Coordinate Geometry Class 10 OP Malhotra Exe-11C ICSE Maths Solutions Ch-11 questions as latest prescribe guideline for upcoming exam. In this article you would learn how to find slope intercept form of a straight line. Visit official Website CISCE for detail information about ICSE Board Class-10 Mathematics.
Coordinate Geometry Class 10 OP Malhotra Exe-11C ICSE Maths Solutions Ch-11
Board | ICSE |
Publications | S Chand |
Subject | Maths |
Class | 10th |
Chapter-11 | Coordinate Geometry |
Writer | OP Malhotra |
Exe-11C | slope intercept form of a straight line |
Edition | 2024-2025 |
Slope Intercept Form of a Straight Line
The slope-intercept form of a straight line is y=mx + C , where: M is the slope of the line, also known as the gradient and C is y-intercept, or the point where the line crosses the y-axis .

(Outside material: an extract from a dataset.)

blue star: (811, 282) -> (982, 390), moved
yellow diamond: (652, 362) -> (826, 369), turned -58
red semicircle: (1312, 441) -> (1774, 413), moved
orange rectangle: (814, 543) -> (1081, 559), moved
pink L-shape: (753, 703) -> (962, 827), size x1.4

Note: The value of c can be positive or negative based on the intercept is made on the positive or negative side of the y-axis, respectively.
Exercise- 11C
( Coordinate Geometry Class 10 OP Malhotra Exe-11C ICSE Maths Solutions )

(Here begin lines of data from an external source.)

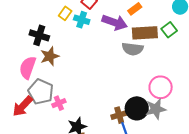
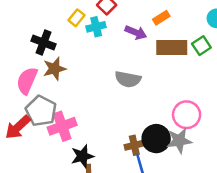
cyan cross: (82, 20) -> (96, 27), turned -35
purple arrow: (115, 22) -> (136, 32), size x0.7
gray semicircle: (133, 49) -> (128, 79), moved
pink cross: (59, 103) -> (62, 126), size x1.6

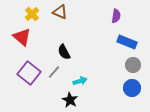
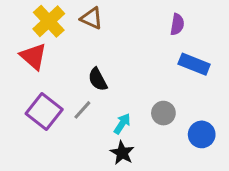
yellow cross: (32, 14) -> (49, 21), size x1.5
gray circle: (133, 65) -> (163, 113), moved
cyan arrow: (80, 81) -> (122, 124), turned -40
black star: (70, 100) -> (122, 153), moved

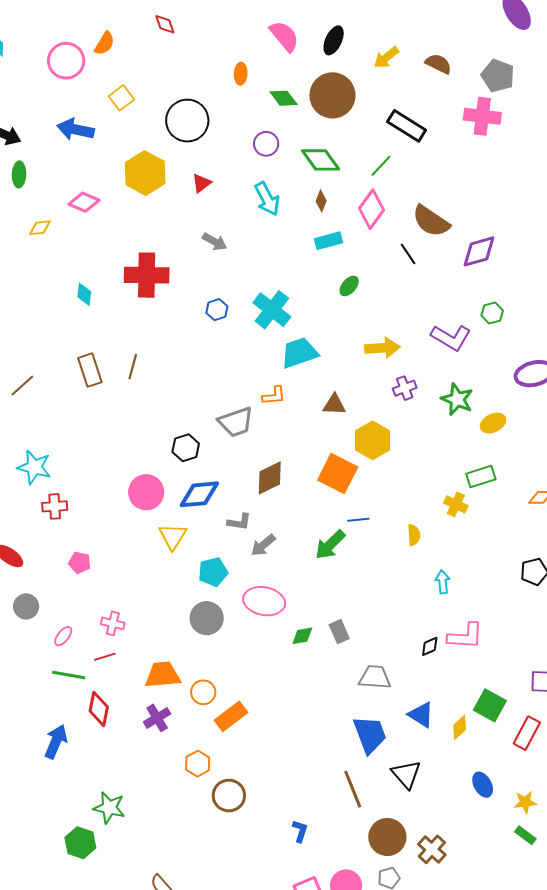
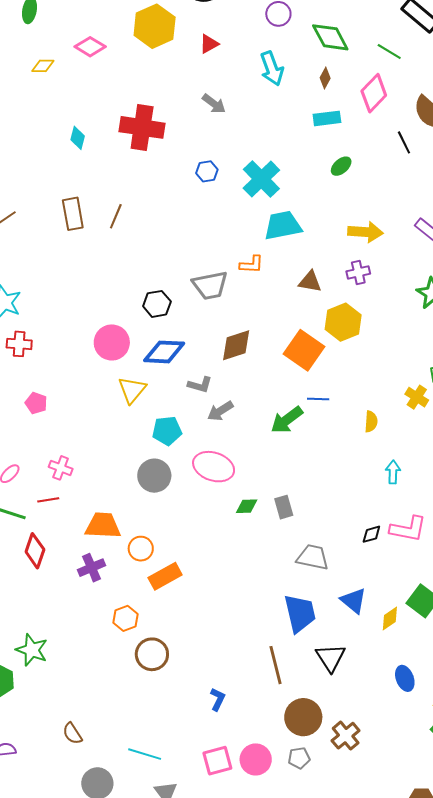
green line: (381, 166) -> (389, 51), turned 70
purple cross: (405, 388) -> (358, 272), moved

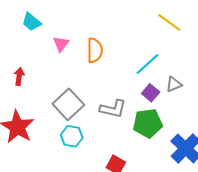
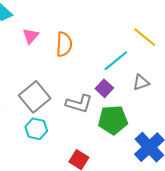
yellow line: (169, 22) -> (145, 37), moved
purple square: (151, 93) -> (104, 88), moved

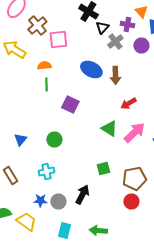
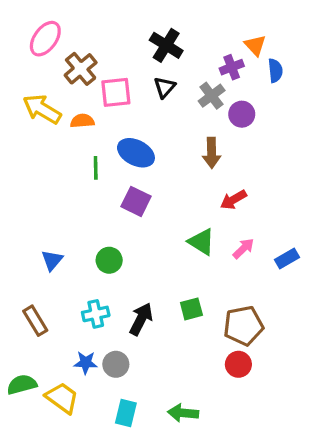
purple cross: (127, 24) -> (232, 67), turned -32
black triangle: (102, 28) -> (165, 87), moved
purple circle: (141, 46) -> (242, 114), moved
orange semicircle: (44, 66) -> (82, 121), moved
blue ellipse: (91, 70) -> (136, 153), moved
pink arrow: (134, 132) -> (243, 248), size x0.6
black arrow: (82, 194) -> (141, 319), moved

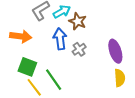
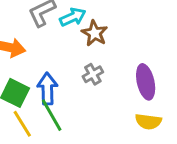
blue arrow: (60, 39) -> (47, 89), moved
yellow semicircle: (120, 78) -> (148, 121), turned 96

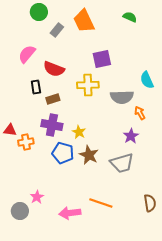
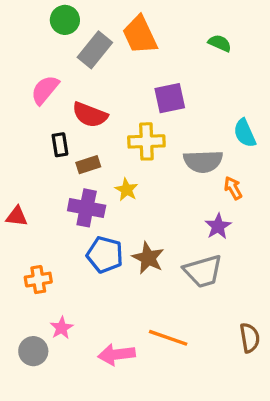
green semicircle: (130, 17) -> (220, 43), moved
gray rectangle: (57, 30) -> (95, 50), size x1.5
yellow star: (79, 132) -> (126, 190), moved
orange cross: (26, 142) -> (38, 280), moved

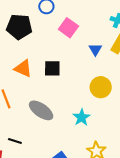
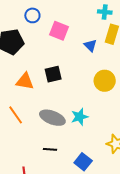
cyan star: (82, 117) -> (80, 117), moved, turned 30
black line: (15, 141) -> (50, 149), moved

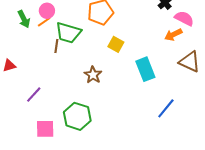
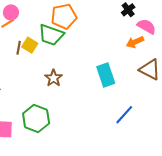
green trapezoid: (68, 33) -> (51, 35), moved
yellow square: (116, 44) -> (30, 45), moved

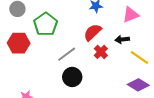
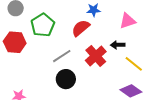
red semicircle: (93, 32) -> (81, 28), moved
red cross: (101, 52) -> (96, 56), size x1.5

Que-1: State the slope of the line (i) 3x+4y = 9 (ii) 3x+2y = 4
Sol: (i) 3x+4y = 9
4y = 9-3x
y = -3x/4 + 9/4
which is in the form as y = mx+c
so, slope m = -3/4.
(ii) 3x+2y = 4
2y = 4-3x
y = -3x/2 + 4/2
which is in the form as y = mx+c
so, slope m = -3/2.
Que-2: Given 3x+2y+4 = 0,
(i) Express the equation in the form y = mx+c.
(ii) Find the slope and the the y-intercept of the line 3x+2y+4 = 0
(iii) Use your answer to (ii) above and on a graph paper draw the graph of the straight line 3x+2y+4 = 0.
Sol: (i) 3x+2y+4 = 0
3x+2y = -4
2y = -3x-4
y = -3x/2 – 4/2
which is the form of y = mx+c
(ii) slope (m) = -3/2 and y-intersect (c) = -2.
(iii) The line has been drawn on the graph paper as given here.
Que-3: State the equation of the line which has the y-intercept (a) 2 and a slope 7 (b) -3 and a slope -4 (c) -1 and is parallel to y = 5x-7 (d) 2 and is inclined at 45° to the x-axis (e) -5 and is equally inclined to the axis.
Sol: (a) c = 2 and m = 7
So, equation of the line will be
y = 7x+2
7x-y+2 = 0.
(b) c = -3 and m = -4
So, equation of the line will be
y = -4x-3
4x+y+3 = 0.
(c) c = -1
The line is parallel to the line y = 5x-7 then slope m = 7.
So, the required will be
y = 5x-1.
(d) c = 2
So, the equation inclined at 45° to the x-axis
So, slope (m) = tan Θ = tan 45° = 1
So, the equation at required line will be
y = x+2
x-y+2 = 0.
(e) c = -5
If the line is equally inclined to the x-axis
So, Slope (m) = tan Θ = ±1So, the equation at the line will be
y = x-5
x-y = 5.
Que-4: What will be the value of m and c if the straight line y = mx+c passes through the points (3,-4) and (1,-2) ?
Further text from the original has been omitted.